Keywords: 

Background

At Plantronics, we have taken our mission from building the best in class industry enterprise headsets to a relentless mission of providing insights for improving audio communications. The data we collect from headsets are aggregated in our cloud SaaS offering Plantronics Manager Pro. We also expose the data via APIs (Please refer links below) which help our partners, MSPs and customers to innovate and customize their tailored use cases with solutions, app etc.

Our APIs are of two categories(like most APIs there) :

  1. REST  pull mechanism using APIs for historical analytics use cases
  2. ​Real-time Streaming - using pubnub messaging for real time relay of device and call events from Plantronics headsets (Quick Disconnect, Mute etc.)  as in our call center wall board integration e.g. Agentq wall broad.
 

Streaming analytics backend architecture

Streaming API architecture uses Storm Topologies to subscribe to real time events pushed from Hubs(Plantronics client software in a laptop / mobile platform) to a pubnub channel. 







 
Architecture flow
The diagram above shows the command control for setting up basic authorization of realtime data flow between pubnub, Plantronics Cloud and  a partner application. For basics on starting a realtime stream with plantronics APIs, please look here: http://developer.plantronics.com/article/getting-started-real-time-apis

 

Components:

API servers (Host REST APIs, read/ write to persistence layer MySQL, Hbase, MongoDb).

1. 3rd party app calls into Streaming API using REST protocol to set up subscription interest for a specific real time stream.
2. As part of SUCCESS/201 response, the app gets pubnub subscription metadata (which pub/sub channel keyset etc). Now, the app is ready to subscribe to interested realtime events.
3. Plantronics cloud intenally pushes intent to subscribe to realtime events relevant to a tenant's Hubs. Now, Hub client software which communicate with customer headsets(via bluetooth, corded USB) start publishing real time events to plantronics cloud through a negotiated pubnub channel/keyset.


 

Apache Storm topologies

The topology is designed to subscribe to pubnub cloud
  • Pub Nub spouts  -   subscribe to pubnub channels for multiple tenants to listen to  device / call stat events coming in from Hub.  Each tenant's Hubs (running on customer laptops/mobile) uses multiple pubnub channels into which clients pushes events to load balance on spouts and pubnub sdk threads.
  • Pubnub Bolts - Bolt maintains a cache to relevant 3rd party app subscriptions and corresponding pubnub metadata needed.
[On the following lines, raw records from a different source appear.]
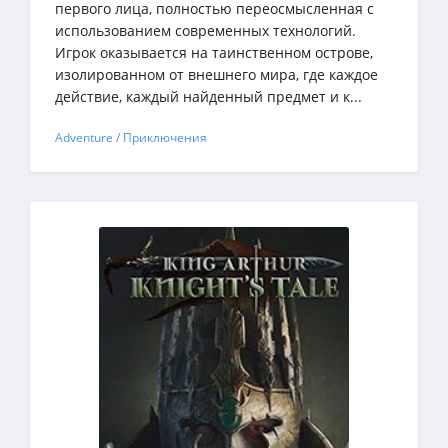
первого лица, полностью переосмысленная с
использованием современных технологий.
Игрок оказывается на таинственном острове,
изолированном от внешнего мира, где каждое
действие, каждый найденный предмет и к...
Adventure / Приключения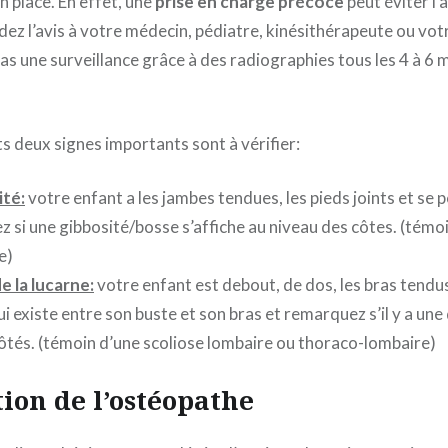
en place. En effet, une
prise en charge précoce
peut éviter l’
ez l’avis à votre médecin, pédiatre, kinésithérapeute ou vo
as une surveillance grâce à des radiographies tous les 4 à 6 
s deux signes importants sont à vérifier:
ité:
votre enfant a les jambes tendues, les pieds joints et se 
si une gibbosité/bosse s’affiche au niveau des côtes. (témoi
e)
e la lucarne:
votre enfant est debout, de dos, les bras tendus
ui existe entre son buste et son bras et remarquez s’il y a une
côtés. (témoin d’une scoliose lombaire ou thoraco-lombaire)
ion de l’ostéopathe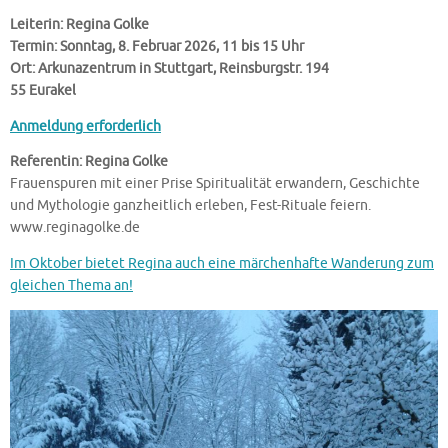
Leiterin: Regina Golke
Termin: Sonntag, 8. Februar 2026, 11 bis 15 Uhr
Ort: Arkunazentrum in Stuttgart, Reinsburgstr. 194
55 Eurakel
Anmeldung erforderlich
Referentin: Regina Golke
Frauenspuren mit einer Prise Spiritualität erwandern, Geschichte
und Mythologie ganzheitlich erleben, Fest-Rituale feiern.
www.reginagolke.de
Im Oktober bietet Regina auch eine märchenhafte Wanderung zum
gleichen Thema an!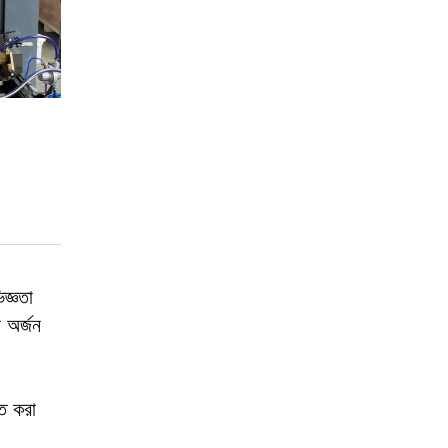
জ্ঞতা
 অর্জন
িত করা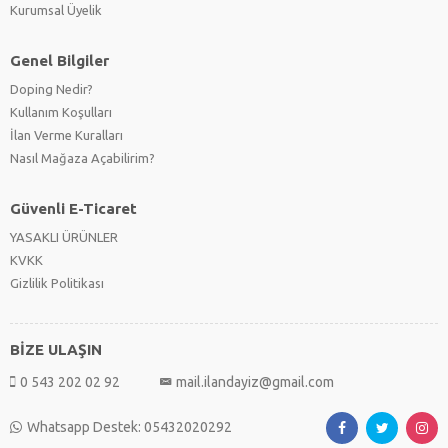
Kurumsal Üyelik
Genel Bilgiler
Doping Nedir?
Kullanım Koşulları
İlan Verme Kuralları
Nasıl Mağaza Açabilirim?
Güvenli E-Ticaret
YASAKLI ÜRÜNLER
KVKK
Gizlilik Politikası
BİZE ULAŞIN
0 543 202 02 92
mail.ilandayiz@gmail.com
Whatsapp Destek: 05432020292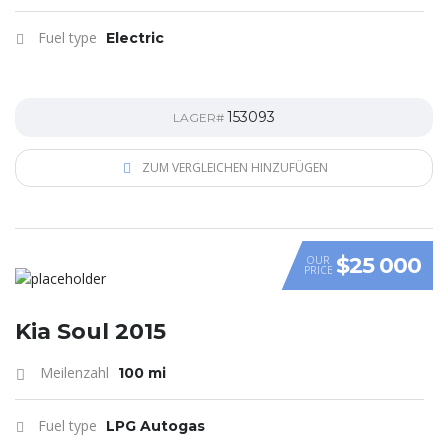
Fuel type
Electric
153093
LAGER#
ZUM VERGLEICHEN HINZUFÜGEN
$25 000
OUR
PRICE
VIDEO
Kia Soul 2015
Meilenzahl
100 mi
Fuel type
LPG Autogas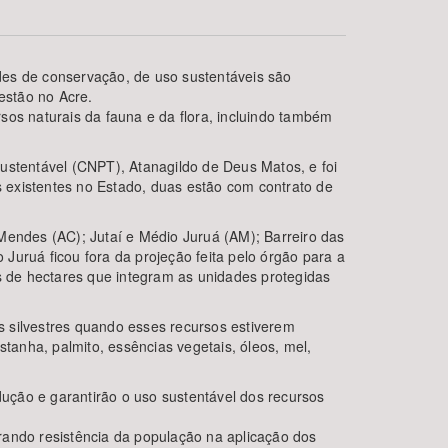
ades de conservação, de uso sustentáveis são
estão no Acre.
sos naturais da fauna e da flora, incluindo também
ustentável (CNPT), Atanagildo de Deus Matos, e foi
 existentes no Estado, duas estão com contrato de
BUSCAR
endes (AC); Jutaí e Médio Juruá (AM); Barreiro das
 Juruá ficou fora da projeção feita pelo órgão para a
 de hectares que integram as unidades protegidas
s silvestres quando esses recursos estiverem
stanha, palmito, essências vegetais, óleos, mel,
ução e garantirão o uso sustentável dos recursos
rando resistência da população na aplicação dos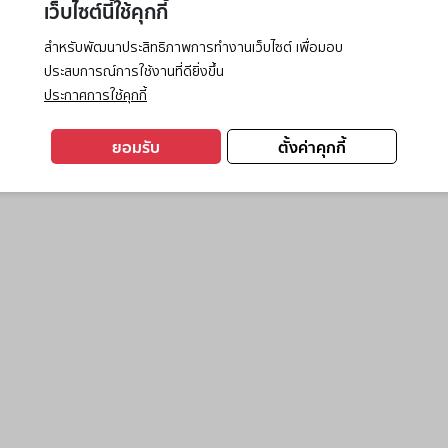
เว็บไซต์นี้ใช้คุกกี้
สำหรับพัฒนาประสิทธิภาพการทำงานเว็บไซต์ เพื่อมอบ
ประสบการณ์การใช้งานที่ดียิ่งขึ้น
exception has occurred while loading
www.ktc.co.th
(see the
browse
ประกาศการใช้คุกกี้
ยอมรับ
ตั้งค่าคุกกี้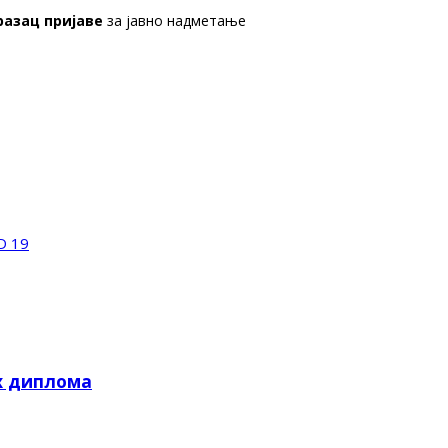
разац пријаве
за јавно надметање
D 19
х диплома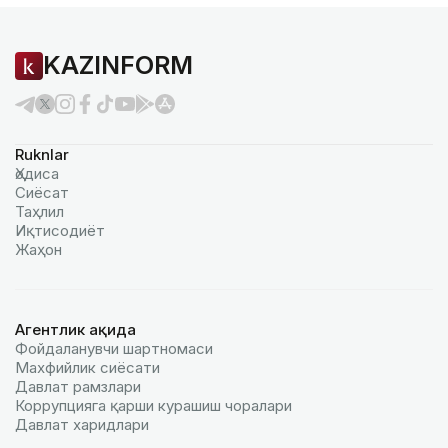
KAZINFORM
Ruknlar
Ҳодиса
Сиёсат
Таҳлил
Иқтисодиёт
Жаҳон
Агентлик ҳақида
Фойдаланувчи шартномаси
Махфийлик сиёсати
Давлат рамзлари
Коррупцияга қарши курашиш чоралари
Давлат харидлари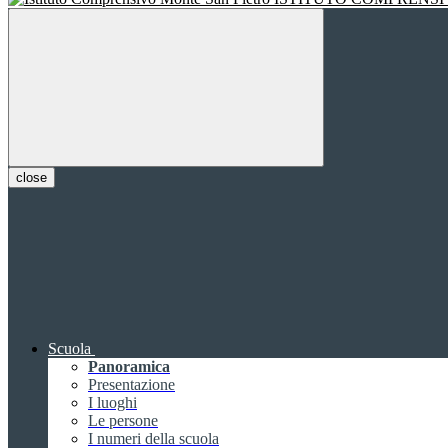
close
Scuola
Panoramica
Presentazione
I luoghi
Le persone
I numeri della scuola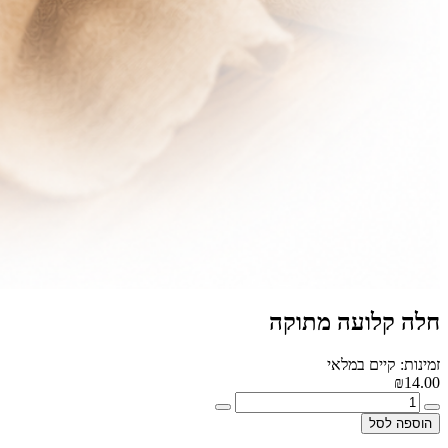
חלה קלועה מתוקה
זמינות: קיים במלאי
₪14.00
הוספה לסל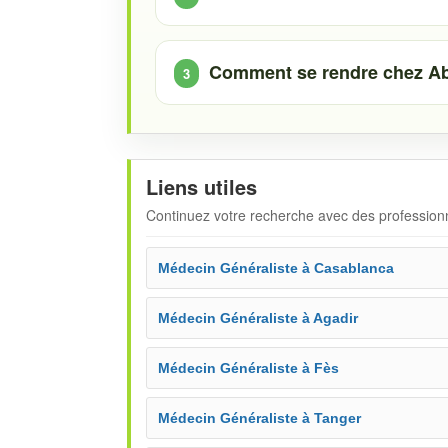
Comment se rendre chez Abd
Liens utiles
Continuez votre recherche avec des professionne
Médecin Généraliste à Casablanca
Médecin Généraliste à Agadir
Médecin Généraliste à Fès
Médecin Généraliste à Tanger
They parse event json from Spout does some aggregation, stores any analytics stat needed in hbase and pushes event to all apps that have subscription to the event stream.

Problem

Now, with the background of the overall use case and workflow of setting up realtime streaming for 3rd party apps, we can get to the description of challenge that this article tries to provide an architectural pattern for.

Requirement

This article focusses on business logic state management and not times series data aggregation state which lots of articles deal with. With the use case description above, tenants can be  subscribed  and unsubscribed using APIs, 3party app might subscribe and unsubscribe interested streams. Tenants can come and go. Application might reach end of life. So, how to update the cached state on Storm spouts/ bolts?  I researched many options based on our requirement. Having a direct very low latency db access is not a requirement here since this will be a periodic update of cache on when to start/stop reading some tenants, publish to apps  etc. Also the real time path should not be affected while processing events due to db read/ writes was a no compromise one. 

Solution

The above diagram illustrates the state mamagement we zeroed on which has worked well for us. The following component descriptions explain the ideas and flow.
  1. Dynamic state manager  This singleton instance will periodically kick off on an independent thread a local cache update which maintains the active apps and their event stream subscriptions, tenants which are enabled for realtime and their event subscriptions and other metadata needed for subscribing from tenants and publishing to partner applications.  The dynamic manager updates it state periodicallly using the REST API calls to API servers. They do not talk to databases directly.
  2. Spout The spout periodically checks the dynamic state manager and updates it local cache for which tenants it is has a subscription for so that it can add and delete tenants as and when needed. Use something like a regular java timers to kick off this task. Do it within your stream processing framework's(In this case Storm worker thread) thread to avoid synchronization related issues.
  3. Bolt The bolt periodically updates (using Tick tuple construct in Storm's doc) to kick off updates for apps and their subscripriptions.
The above pattern has some advantages:
  •  Avoids close coupling with database schema keeping interface contract with REST APIs.
  • Some of the APIs given to external parties can be reused. 
  • Testability increases at service level and storm components using mock libraries.
  • Performance tuning can focussed on the API server layer instead of becoming part of Strom components. So, it gives a good isolation of sub components for performance testing.